### Assignment
Search the data below for "Швейные"; list each line that holds it.
#### Provided material ####
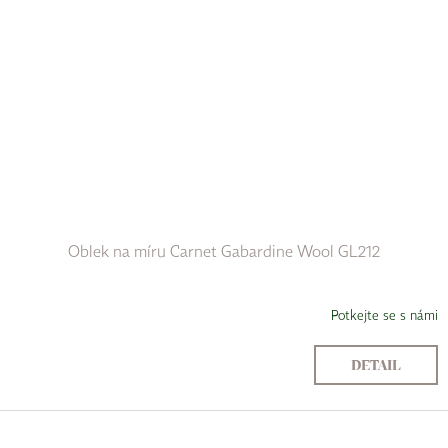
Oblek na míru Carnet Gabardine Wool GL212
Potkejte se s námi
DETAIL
####
#### Provided material ####
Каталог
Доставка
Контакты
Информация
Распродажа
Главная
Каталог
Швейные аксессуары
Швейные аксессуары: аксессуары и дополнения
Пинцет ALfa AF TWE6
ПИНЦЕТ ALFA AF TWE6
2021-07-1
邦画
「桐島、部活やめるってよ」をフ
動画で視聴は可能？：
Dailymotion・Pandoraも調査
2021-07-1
####
### Result for this exercise
Швейные аксессуары
Швейные аксессуары: аксессуары и дополнения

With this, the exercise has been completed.